This class performs hyperparameter tuning using random search, supporting both holdout and cross-validation (CV) tuning methods.

Inherits

BaseTuner: Provides a framework for implementing HPO strategies, including shared evaluation and logging functions.

Parameters:

Name	Type	Description	Default
`classification`	`str`	The type of classification ('binary' or 'multiclass').	required
`criterion`	`str`	The evaluation criterion (e.g., 'f1', 'brier_score').	required
`tuning`	`str`	The type of tuning ('holdout' or 'cv').	required
`hpo`	`str`	The hyperparameter optimization method, default is 'rs'.	`'rs'`
`n_configs`	`int`	Number of configurations to evaluate. Defaults to 10.	`10`
`n_jobs`	`int`	Number of parallel jobs for model training. Defaults to 1.	`1`
`verbose`	`bool`	Whether to print detailed logs during optimization.

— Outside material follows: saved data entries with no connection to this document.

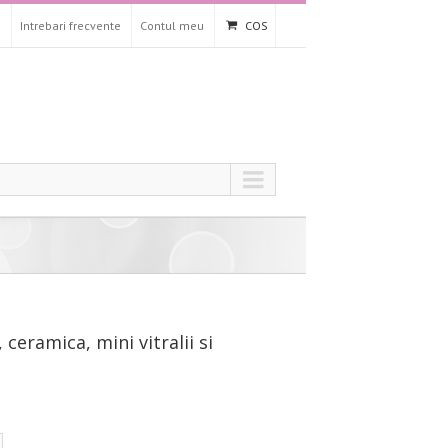
n
Intrebari frecvente
Contul meu
COS
 ceramica, mini vitralii si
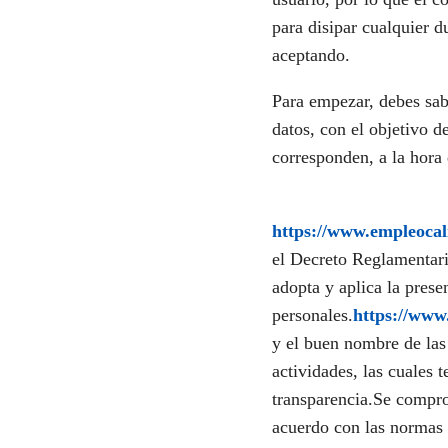
para disipar cualquier 
aceptando.
Para empezar, debes sab
datos, con el objetivo d
corresponden, a la hora 
https://www.empleocal
el Decreto Reglamentari
adopta y aplica la presen
personales.
https://www
y el buen nombre de las 
actividades, las cuales 
transparencia.Se comprom
acuerdo con las normas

Defaults to True.	`True`
`trainer`	`Optional[Trainer]`	Trainer instance for model training.	`None`
`mlp_training`	`bool`	Enables MLP-specific training with early stopping.	`True`
`threshold_tuning`	`bool`	Enables threshold tuning for binary classification when the criterion is "f1".	`True`

Attributes:

Name	Type	Description
`classification`	`str`	Type of classification ('binary' or 'multiclass').
`criterion`	`str`	Performance criterion for optimization ('f1', 'brier_score' or 'macro_f1').
`tuning`	`str`	Tuning approach ('holdout' or 'cv').
`hpo`	`str`	Hyperparameter optimization method (default is 'rs').
`n_configs`	`int`	Number of configurations to evaluate.
`n_jobs`	`int`	Number of parallel jobs for training.
`verbose`	`bool`	Flag to enable detailed logs during optimization.
`mlp_training`	`bool`	Enables MLP training with early stopping.
`threshold_tuning`	`bool`	Enables threshold tuning if criterion is 'f1'.
`trainer`	`Trainer`	Trainer instance for model evaluation.

Methods:

Name	Description
`holdout`	Optimizes hyperparameters using random search for holdout validation.
`cv`	Optimizes hyperparameters using random search with cross-validation.

Example

trainer = Trainer(
    classification="binary",
    criterion="f1",
    tuning="cv",
    hpo="rs",
    mlp_training=True,
    threshold_tuning=True,
)

tuner = RandomSearchTuner(
    classification="binary",
    criterion="f1",
    tuning="cv",
    hpo="rs",
    n_configs=15,
    n_jobs=4,
    verbose=True,
    trainer=trainer,
    mlp_training=True,
    threshold_tuning=True,
)

# Running holdout-based tuning
best_params, best_threshold = tuner.holdout(
    learner="rf",
    X_train=X_train,
    y_train=y_train,
    X_val=X_val,
    y_val=y_val
)

# Running cross-validation tuning
best_params, best_threshold = tuner.cv(
    learner="rf",
    outer_splits=cross_val_splits
)

Source code in periomod/tuning/_randomsearch.py

class RandomSearchTuner(BaseTuner):
    """Random Search hyperparameter tuning class.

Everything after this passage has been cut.